<<<<
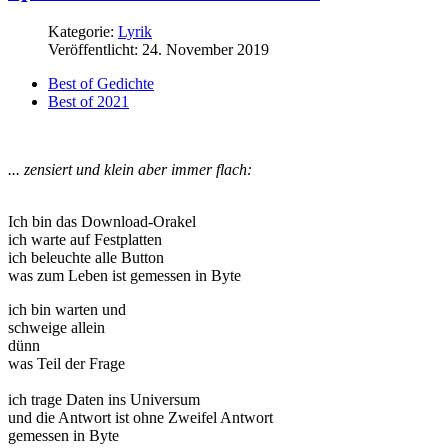
Kategorie:
Lyrik
Veröffentlicht: 24. November 2019
Best of Gedichte
Best of 2021
... zensiert und klein aber immer flach:
Ich bin das Download-Orakel
ich warte auf Festplatten
ich beleuchte alle Button
was zum Leben ist gemessen in Byte
ich bin warten und
schweige allein
dünn
was Teil der Frage
ich trage Daten ins Universum
und die Antwort ist ohne Zweifel Antwort
gemessen in Byte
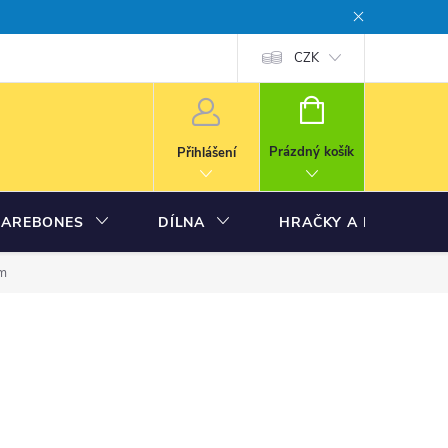
CZK
NÁKUPNÍ
KOŠÍK
Prázdný košík
Přihlášení
BAREBONES
DÍLNA
HRAČKY A MODELY
am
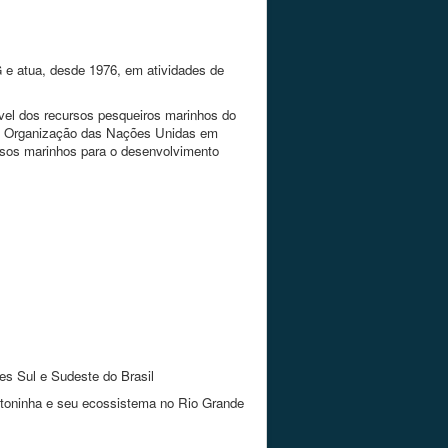
 e atua, desde 1976, em atividades de
ável dos recursos pesqueiros marinhos do
las Organização das Nações Unidas em
rsos marinhos para o desenvolvimento
es Sul e Sudeste do Brasil
a toninha e seu ecossistema no Rio Grande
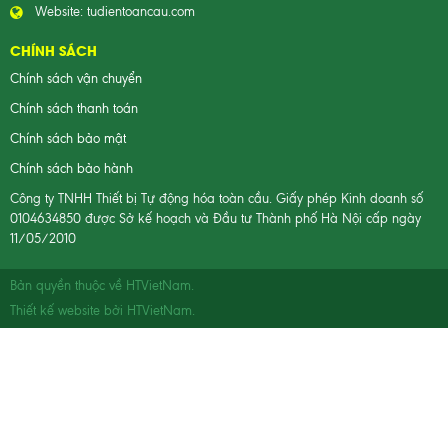
Website:
tudientoancau.com
CHÍNH SÁCH
Chính sách vận chuyển
Chính sách thanh toán
Chính sách bảo mật
Chính sách bảo hành
Công ty TNHH Thiết bị Tự động hóa toàn cầu. Giấy phép Kinh doanh số
0104634850 được Sở kế hoạch và Đầu tư Thành phố Hà Nội cấp ngày
11/05/2010
Bản quyền thuộc về
HTVietNam.
Thiết kế website bởi
HTVietNam
.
>>>>
_Task prompt_: Word for word, return all the entries and skip their pictures.

_Solution to this exercise_:
Kategorie:
Lyrik
Veröffentlicht: 24. November 2019
Best of Gedichte
Best of 2021
... zensiert und klein aber immer flach:
Ich bin das Download-Orakel
ich warte auf Festplatten
ich beleuchte alle Button
was zum Leben ist gemessen in Byte
ich bin warten und
schweige allein
dünn
was Teil der Frage
ich trage Daten ins Universum
und die Antwort ist ohne Zweifel Antwort
gemessen in Byte
CZK
NÁKUPNÍ
KOŠÍK
Prázdný košík
Přihlášení
BAREBONES
DÍLNA
HRAČKY A MODELY
am
 e atua, desde 1976, em atividades de
ável dos recursos pesqueiros marinhos do
las Organização das Nações Unidas em
rsos marinhos para o desenvolvimento
es Sul e Sudeste do Brasil
a toninha e seu ecossistema no Rio Grande
Website:
tudientoancau.com
CHÍNH SÁCH
Chính sách vận chuyển
Chính sách thanh toán
Chính sách bảo mật
Chính sách bảo hành
Công ty TNHH Thiết bị Tự động hóa toàn cầu. Giấy phép Kinh doanh số
0104634850 được Sở kế hoạch và Đầu tư Thành phố Hà Nội cấp ngày
11/05/2010
Bản quyền thuộc về
HTVietNam.
Thiết kế website bởi
HTVietNam
.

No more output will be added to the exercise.